In the latest setback for the integrity of licensure and the protection of professions, some states are ‘streamlining’ their boards of regulation by consolidating them in order to… what, gain efficiency, harvest surplus registration fees back into the general fund, further concentrate political power and authority? We should think about this for a minute.
In one sunny coastal state, Geology was found to be so similar to Engineering and Land Surveying, that the regulation boards were combined and integrated. Other than a clumsier acronym, (BPELSG), I fail to see what was gained. That board must balance potential violations by surveyors and engineers that could result in real harm to the public, with “Don’t lick the red rocks, they’re poisonous….”
Now another state, next door to the aforesaid coastal paradise, is entertaining legislation to combine Surveying, Engineering, Architecture, Landscape Architecture, Interior Design, Environmental Health, and Teeth Whitening into a single board of regulation. Okay, I made part of that up – nobody believes landscape architects belong in that group.
The point is, across the nation, our Surveying and Engineering boards of regulation generally pay for themselves from licensing fees and operate reasonably efficiently. They could be, and deserve to be, left alone to police the professions and protect the public. But twenty years ago, or maybe even longer, people, or not maybe ‘people’ exactly, but legislators, started noticing that bureaucracy had exploded into a thousand kinds of regulations and licensing boards. Want to cut hair? You need a license. Want to paint fingernails? You need a license. Want to decorate someone’s interior? You need a license, and so on, ad nauseum. That Lemonade Stand Licensing Board is positively Fascist!

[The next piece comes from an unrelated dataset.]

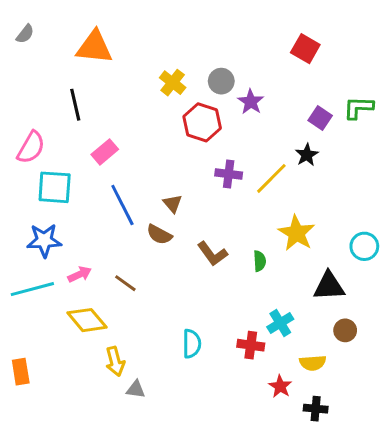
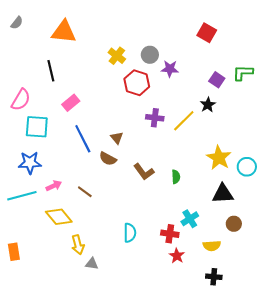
purple star: (251, 102) -> (170, 69), turned -30
yellow star: (296, 233) -> (219, 158), moved
red star: (280, 386) -> (177, 256), moved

For a long list of reasons, there developed backlash against all this regulation, and that’s good. There is certainly too much regulation, too many licenses, and too many boards, and that’s in every state. The one recurring circumstance that seemed to build like a wave, is used as the poster child for trimming regulations, was how unfair it was when Corporal Everyman was transferred from Fort Hippopotamus in Missouri, where his spouse had a business offering eyebrow lacing, to Fort Macaroni in Arizona, where she could not lace eyebrows without an expensive and difficult to obtain license. They wrote to their representatives and …Senator Blowhard was incensed! Why, this nonsense has to stop! And so, the great licensing reevaluation began.
Never has a baby so big, been thrown out with the bathwater, as with these attacks on professional licensing, both blatant, as in the Institute for Justice’s constant court challenges, and subtle, as in the legislative efforts in “consolidating of regulation boards.” Look, let me make this simple, Senator Blowhard and Governor Pompous Pants: a bad haircut grows out, (unless it doesn’t in which case you can call Edward M. Permstein, Haircut Attorney), so lose that licensing board right now. No one needs a license to paint fingernails. My 3 three old granddaughter painted my toes last winter, and she did just fine. Is that a violation of some sort? I told her don’t do the crime if you can’t do the time, but she just kept painting. (I hope that stuff comes off pretty soon.)
In a moment of seriousness, let me just wrap this up by pointing out that Surveyors and Engineers practice in ways that could harm public safety and well-being. Therefore, that particular licensing board is of critical value, and should not be watered down by mating it up with the Lawn Mowing commission and the Circus Clown Regulation Board.